MIX-MAB: Reinforcement Learning-based Resource Allocation Algorithm for LoRaWAN
This addresses resource allocation for end devices in LoRaWAN networks, but it is incremental as it builds on existing multi-armed bandit and reinforcement learning methods.
The paper tackled the problem of improving packet delivery ratio in LoRaWAN by proposing a reinforcement learning-based resource allocation algorithm called MIX-MAB, which uses a two-phase approach combining EXP3 and successive elimination algorithms, and showed better performance in convergence time and PDR compared to existing schemes.
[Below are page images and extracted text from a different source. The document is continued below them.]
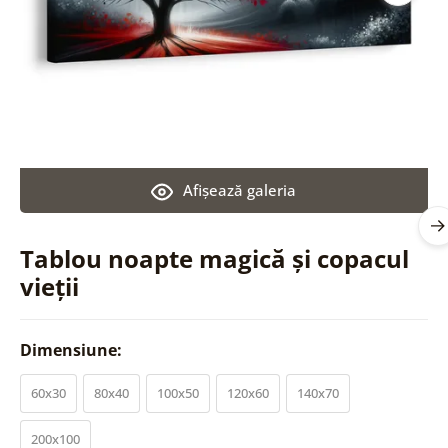
Afişează galeria
Tablou noapte magică și copacul
vieții
Dimensiune:
60x30
80x40
100x50
120x60
140x70
200x100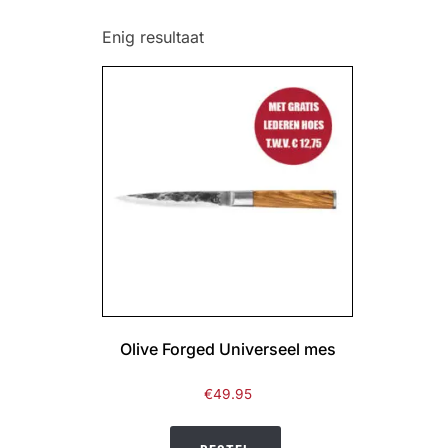
Enig resultaat
Olive Forged Universeel mes
€
49.95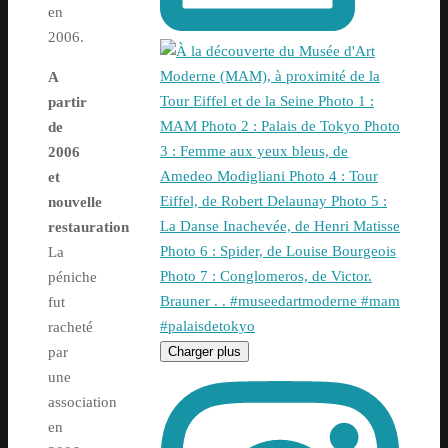
en
2006.
A
partir
de
2006
et
nouvelle
restauration
La
péniche
fut
racheté
Charger plus
par
une
association
en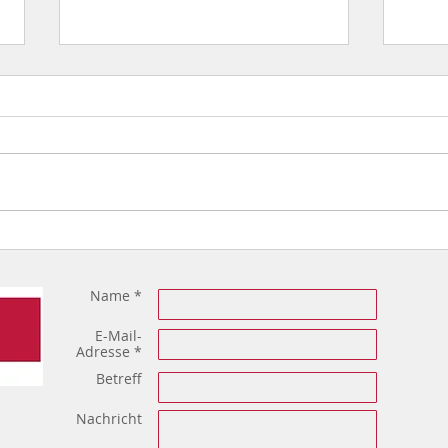
Wunderburger Kerwa 2026
Tage
Fest
Name *
E-Mail-
Adresse *
Betreff
Nachricht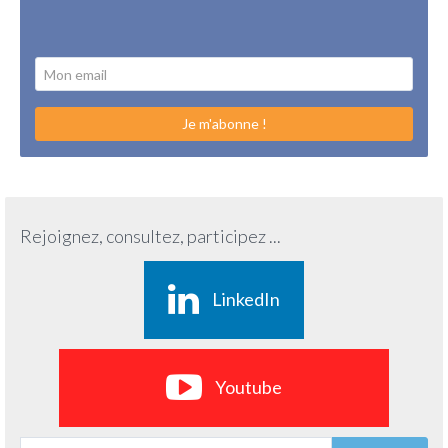
Je m'abonne !
Rejoignez, consultez, participez ...
LinkedIn
Youtube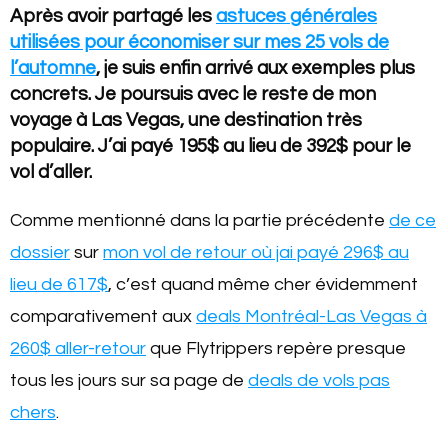
Après avoir partagé les
astuces
générales
utilisées pour économiser sur mes 25 vols de
l’automne
, je suis enfin arrivé aux exemples plus
concrets. Je poursuis avec le reste de mon
voyage à Las Vegas, une destination très
populaire. J’ai payé 195$ au lieu de 392$ pour le
vol d’aller.
Comme mentionné dans la partie précédente
de ce
dossier
sur
mon vol de retour où jai payé 296$ au
lieu de 617$
, c’est quand même cher évidemment
comparativement aux
deals Montréal-Las Vegas à
260$ aller-retour
que Flytrippers repère presque
tous les jours sur sa page de
deals de vols pas
chers
.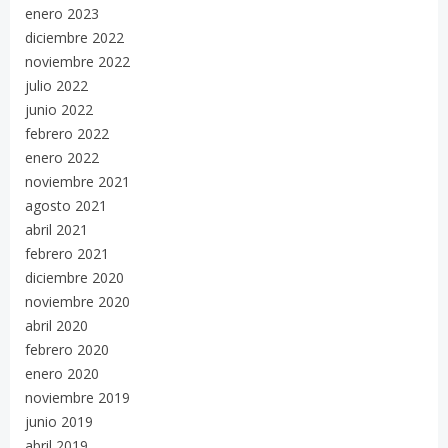
enero 2023
diciembre 2022
noviembre 2022
julio 2022
junio 2022
febrero 2022
enero 2022
noviembre 2021
agosto 2021
abril 2021
febrero 2021
diciembre 2020
noviembre 2020
abril 2020
febrero 2020
enero 2020
noviembre 2019
junio 2019
abril 2019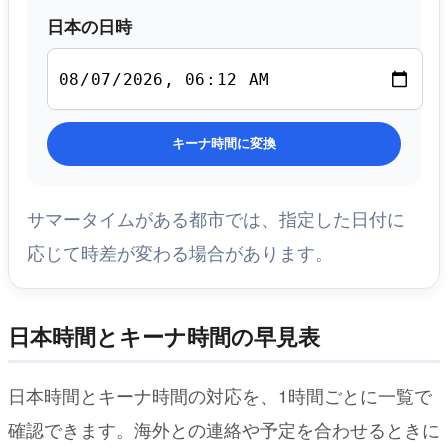
日本の日時
キーナ時間に変換
サマータイムがある都市では、指定した日付に
応じて時差が変わる場合があります。
日本時間とキーナ時間の早見表
日本時間とキーナ時間の対応を、1時間ごとに一覧で
確認できます。海外との連絡や予定を合わせるときに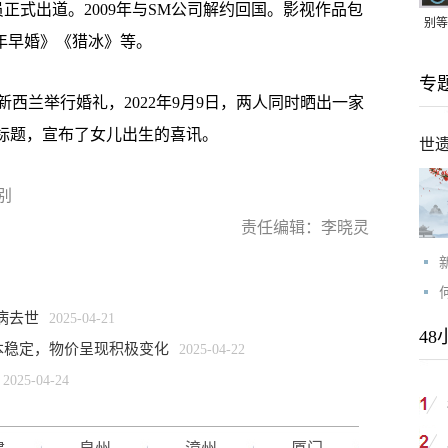
ior中一员正式出道。2009年与SM公司解约回国。影视作品包
别等
年早婚》《猎冰》等。
24
专
紧打
新西兰举行婚礼，2022年9月9日，两人同时晒出一家
为标题，宣布了女儿出生的喜讯。
世
别
责任编辑：李晓灵
病去世
2025-04-21
48
本稳定，物价呈现积极变化
2025-04-22
2025-04-24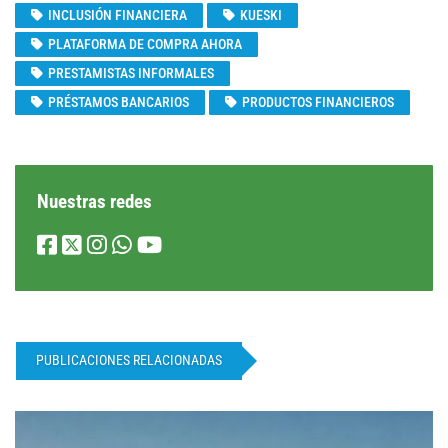
INCLUSIÓN FINANCIERA
KUESKI
PLATAFORMA DE COMPRA AHORA
PRESTAMISTAS INFORMALES
PRÉSTAMOS BANCARIOS
PRODUCTOS FINANCIEROS
Nuestras redes
PUBLICACIONES RELACIONADAS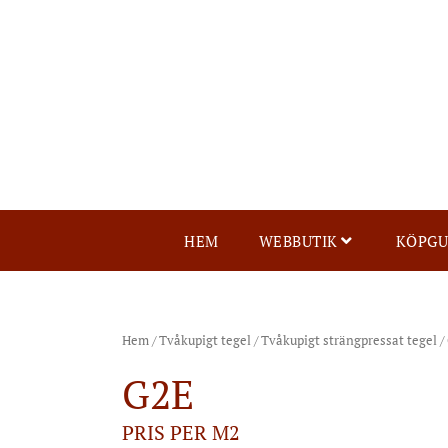
HEM
WEBBUTIK
KÖPGU
Hem
/
Tvåkupigt tegel
/
Tvåkupigt strängpressat tegel
/
G2E
PRIS PER M2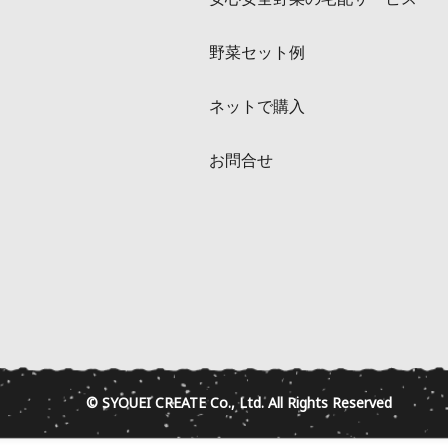
野菜セット例
ネットで購入
お問合せ
© SYOUEI CREATE Co., Ltd. All Rights Reserved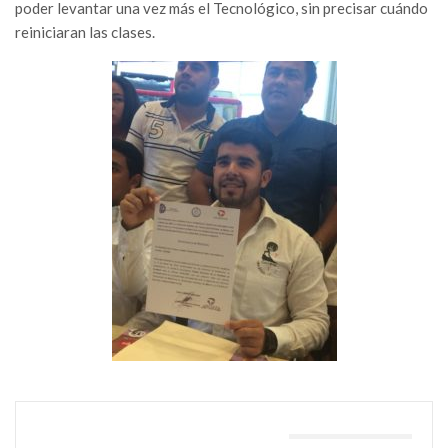
poder levantar una vez más el Tecnológico, sin precisar cuándo
reiniciaran las clases.
TAMBIÉN PODRÍA GUSTARTE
This paper focuses on improving the resource allocation algorithm in terms of packet delivery ratio (PDR), i.e., the number of successfully received packets sent by end devices (EDs) in a long-range wide-area network (LoRaWAN). Setting the transmission parameters significantly affects the PDR. Employing reinforcement learning (RL), we propose a resource allocation algorithm that enables the EDs to configure their transmission parameters in a distributed manner. We model the resource allocation problem as a multi-armed bandit (MAB) and then address it by proposing a two-phase algorithm named MIX-MAB, which consists of the exponential weights for exploration and exploitation (EXP3) and successive elimination (SE) algorithms. We evaluate the MIX-MAB performance through simulation results and compare it with other existing approaches. Numerical results show that the proposed solution performs better than the existing schemes in terms of convergence time and PDR.